▶ _What you are asked to do_:
Where the word "enduit" appears in a line of the entries below, count that line and give the total alone.

────

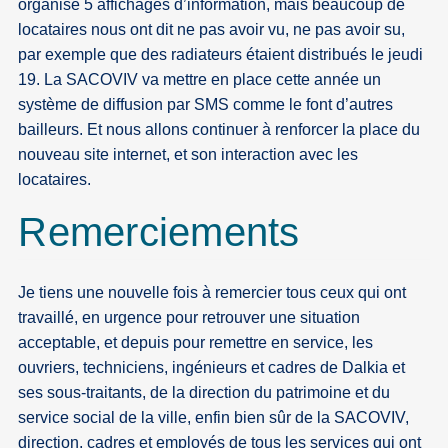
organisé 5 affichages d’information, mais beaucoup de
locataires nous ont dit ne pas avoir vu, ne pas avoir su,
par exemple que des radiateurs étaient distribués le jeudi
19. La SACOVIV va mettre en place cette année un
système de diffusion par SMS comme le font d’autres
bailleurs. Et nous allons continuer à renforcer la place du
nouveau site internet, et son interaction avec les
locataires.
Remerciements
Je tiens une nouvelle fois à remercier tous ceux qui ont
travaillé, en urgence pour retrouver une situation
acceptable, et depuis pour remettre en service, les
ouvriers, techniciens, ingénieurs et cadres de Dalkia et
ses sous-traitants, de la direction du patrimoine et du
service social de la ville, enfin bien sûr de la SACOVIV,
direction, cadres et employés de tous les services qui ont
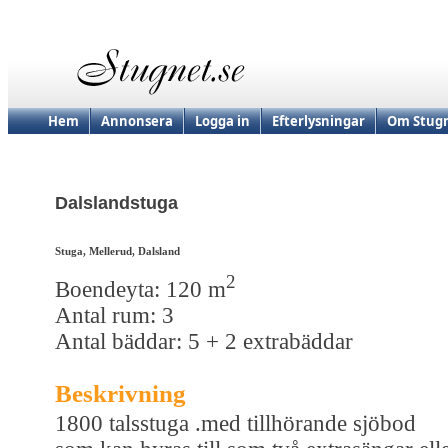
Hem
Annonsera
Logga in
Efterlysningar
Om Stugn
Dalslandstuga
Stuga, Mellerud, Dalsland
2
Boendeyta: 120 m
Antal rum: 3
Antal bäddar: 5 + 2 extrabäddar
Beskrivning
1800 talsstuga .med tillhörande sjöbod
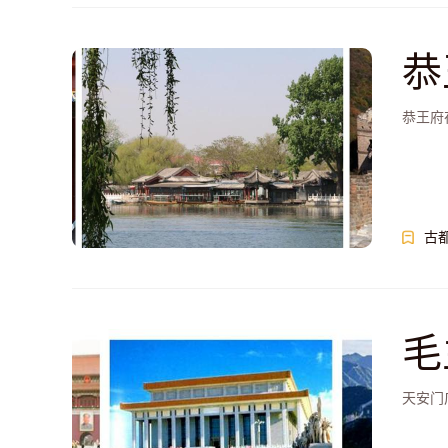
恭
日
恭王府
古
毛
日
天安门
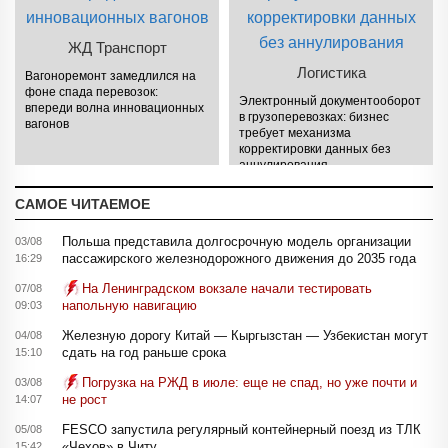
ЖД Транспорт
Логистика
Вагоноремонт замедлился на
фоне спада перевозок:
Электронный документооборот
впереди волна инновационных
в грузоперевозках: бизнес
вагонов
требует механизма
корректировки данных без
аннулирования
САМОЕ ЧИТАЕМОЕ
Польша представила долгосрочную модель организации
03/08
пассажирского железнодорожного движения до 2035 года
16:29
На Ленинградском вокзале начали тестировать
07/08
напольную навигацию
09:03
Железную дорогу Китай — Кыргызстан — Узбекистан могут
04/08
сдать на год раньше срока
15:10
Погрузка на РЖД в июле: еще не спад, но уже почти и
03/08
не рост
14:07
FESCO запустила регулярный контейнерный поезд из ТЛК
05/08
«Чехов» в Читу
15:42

────

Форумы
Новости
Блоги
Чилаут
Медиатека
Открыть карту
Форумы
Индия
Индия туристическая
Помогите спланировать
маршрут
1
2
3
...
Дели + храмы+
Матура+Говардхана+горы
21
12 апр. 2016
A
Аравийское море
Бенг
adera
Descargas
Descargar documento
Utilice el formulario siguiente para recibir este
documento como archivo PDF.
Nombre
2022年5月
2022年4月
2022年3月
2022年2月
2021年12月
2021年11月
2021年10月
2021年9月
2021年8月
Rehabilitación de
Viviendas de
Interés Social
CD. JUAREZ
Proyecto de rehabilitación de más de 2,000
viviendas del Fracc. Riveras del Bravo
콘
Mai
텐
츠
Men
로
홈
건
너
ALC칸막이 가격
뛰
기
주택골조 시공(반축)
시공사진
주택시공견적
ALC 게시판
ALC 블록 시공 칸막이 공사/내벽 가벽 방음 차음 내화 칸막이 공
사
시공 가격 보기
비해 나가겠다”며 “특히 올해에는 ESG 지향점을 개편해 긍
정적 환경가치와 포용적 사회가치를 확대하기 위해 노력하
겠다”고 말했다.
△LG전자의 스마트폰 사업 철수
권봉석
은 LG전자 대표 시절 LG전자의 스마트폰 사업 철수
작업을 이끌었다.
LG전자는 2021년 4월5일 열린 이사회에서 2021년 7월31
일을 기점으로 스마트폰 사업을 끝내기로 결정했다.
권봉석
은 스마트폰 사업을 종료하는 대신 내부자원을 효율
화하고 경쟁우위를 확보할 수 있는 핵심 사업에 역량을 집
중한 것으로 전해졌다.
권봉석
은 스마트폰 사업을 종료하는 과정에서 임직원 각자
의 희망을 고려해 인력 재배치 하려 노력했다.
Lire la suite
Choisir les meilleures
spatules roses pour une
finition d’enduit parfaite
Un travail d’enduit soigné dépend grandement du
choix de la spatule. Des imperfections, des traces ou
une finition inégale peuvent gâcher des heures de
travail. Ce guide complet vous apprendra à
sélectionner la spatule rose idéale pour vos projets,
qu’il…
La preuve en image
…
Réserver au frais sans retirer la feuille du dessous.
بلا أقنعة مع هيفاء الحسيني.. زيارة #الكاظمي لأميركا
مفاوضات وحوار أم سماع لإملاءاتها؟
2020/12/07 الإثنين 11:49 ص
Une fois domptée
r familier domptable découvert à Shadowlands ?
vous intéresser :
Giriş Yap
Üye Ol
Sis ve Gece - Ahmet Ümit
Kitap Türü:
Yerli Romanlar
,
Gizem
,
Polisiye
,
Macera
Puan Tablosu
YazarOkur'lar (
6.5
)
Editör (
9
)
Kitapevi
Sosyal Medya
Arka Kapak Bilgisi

────

▶ _Written solution_:
2